What do Clauses 4 to 10 of ISO/IEC 42001 require?

Clauses 4 to 10 of ISO/IEC 42001 outline the requirements for establishing, implementing, maintaining, and continually improving an Artificial Intelligence Management System (AIMS). These clauses follow a Plan-Do-Check-Act structure, covering foundational management system elements.

• Clause 4: Context of the organization requires the organization to determine its internal and external context, identify interested parties, and define the scope of its AIMS.
• Clause 5: Leadership mandates that top management demonstrate leadership by establishing an AI policy, documenting the AIMS, and assigning roles, responsibilities, and authorities for AI governance. This cross-maps to NIST-GOVERN-1/2.

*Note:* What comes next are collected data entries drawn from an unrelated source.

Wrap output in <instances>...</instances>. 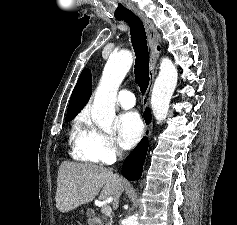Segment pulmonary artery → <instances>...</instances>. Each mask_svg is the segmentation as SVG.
Wrapping results in <instances>:
<instances>
[{
  "label": "pulmonary artery",
  "instance_id": "e3ab8cb5",
  "mask_svg": "<svg viewBox=\"0 0 237 225\" xmlns=\"http://www.w3.org/2000/svg\"><path fill=\"white\" fill-rule=\"evenodd\" d=\"M117 103L125 109H130L136 103L135 96L130 91L121 90L117 95Z\"/></svg>",
  "mask_w": 237,
  "mask_h": 225
}]
</instances>
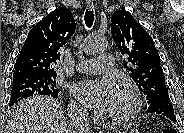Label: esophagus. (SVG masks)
<instances>
[{
	"label": "esophagus",
	"instance_id": "obj_1",
	"mask_svg": "<svg viewBox=\"0 0 184 133\" xmlns=\"http://www.w3.org/2000/svg\"><path fill=\"white\" fill-rule=\"evenodd\" d=\"M86 5H87V8H88V9L93 8V0H87V1H86Z\"/></svg>",
	"mask_w": 184,
	"mask_h": 133
}]
</instances>
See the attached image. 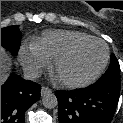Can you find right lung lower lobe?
Wrapping results in <instances>:
<instances>
[{"instance_id": "1", "label": "right lung lower lobe", "mask_w": 123, "mask_h": 123, "mask_svg": "<svg viewBox=\"0 0 123 123\" xmlns=\"http://www.w3.org/2000/svg\"><path fill=\"white\" fill-rule=\"evenodd\" d=\"M41 86L11 74L1 86V123H25L26 110L40 98Z\"/></svg>"}]
</instances>
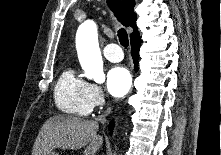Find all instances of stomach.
<instances>
[{"mask_svg": "<svg viewBox=\"0 0 221 155\" xmlns=\"http://www.w3.org/2000/svg\"><path fill=\"white\" fill-rule=\"evenodd\" d=\"M48 155H59V153H56V152H51V153H49Z\"/></svg>", "mask_w": 221, "mask_h": 155, "instance_id": "0dacf381", "label": "stomach"}]
</instances>
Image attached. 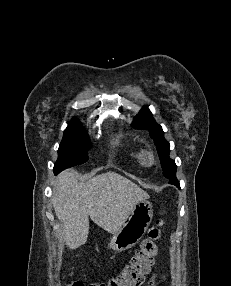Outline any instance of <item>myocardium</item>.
Segmentation results:
<instances>
[{
  "label": "myocardium",
  "mask_w": 231,
  "mask_h": 286,
  "mask_svg": "<svg viewBox=\"0 0 231 286\" xmlns=\"http://www.w3.org/2000/svg\"><path fill=\"white\" fill-rule=\"evenodd\" d=\"M155 162H156V158H155L153 152H151V151L144 152V155H143V164L144 165L152 166L155 164Z\"/></svg>",
  "instance_id": "1"
}]
</instances>
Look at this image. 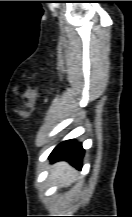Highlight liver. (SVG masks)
I'll return each instance as SVG.
<instances>
[{"instance_id":"obj_1","label":"liver","mask_w":132,"mask_h":217,"mask_svg":"<svg viewBox=\"0 0 132 217\" xmlns=\"http://www.w3.org/2000/svg\"><path fill=\"white\" fill-rule=\"evenodd\" d=\"M77 171L67 162H57L51 168L50 178L61 187H68L75 181Z\"/></svg>"}]
</instances>
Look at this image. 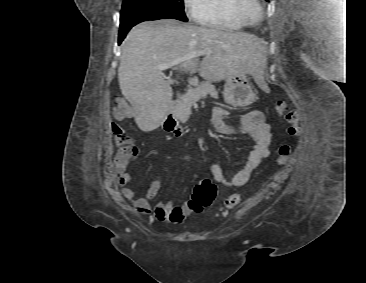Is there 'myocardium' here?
<instances>
[{
    "instance_id": "f54148a6",
    "label": "myocardium",
    "mask_w": 366,
    "mask_h": 283,
    "mask_svg": "<svg viewBox=\"0 0 366 283\" xmlns=\"http://www.w3.org/2000/svg\"><path fill=\"white\" fill-rule=\"evenodd\" d=\"M235 9L238 17L246 25L256 24L260 20L263 10L259 0H236ZM252 12H254L253 16Z\"/></svg>"
}]
</instances>
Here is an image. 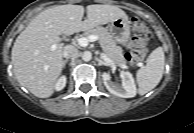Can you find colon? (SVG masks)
<instances>
[{"instance_id":"obj_1","label":"colon","mask_w":194,"mask_h":133,"mask_svg":"<svg viewBox=\"0 0 194 133\" xmlns=\"http://www.w3.org/2000/svg\"><path fill=\"white\" fill-rule=\"evenodd\" d=\"M132 27L134 32L139 36L143 38H148L150 36V31L141 18L134 17L132 19ZM145 55L146 54H141L140 52H138L135 46L129 52L126 53V60L132 65H137L143 60Z\"/></svg>"}]
</instances>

• Clause 6: Planning involves addressing risks and opportunities, establishing an AI risk assessment and AI impact assessment process, and setting AI objectives. This cross-maps to NIST MAP/MANAGE.
• Clause 7: Support focuses on providing necessary resources, competence, awareness, communication, and control over documented information to effectively operate the AIMS.
• Clause 8: Operation requires operational planning and control, ensuring that AI risk and impact assessments are implemented, and AI systems are operated under defined controls.
• Clause 9: Performance evaluation involves monitoring, measurement, analysis, and evaluation of the AIMS, including internal audits and management reviews. This cross-maps to NIST-MEASURE-3.1 and OWASP LLM10 (abuse/consumption monitoring).
• Clause 10: Improvement mandates continual improvement and corrective actions, addressing nonconformities, and enhancing the AIMS over time.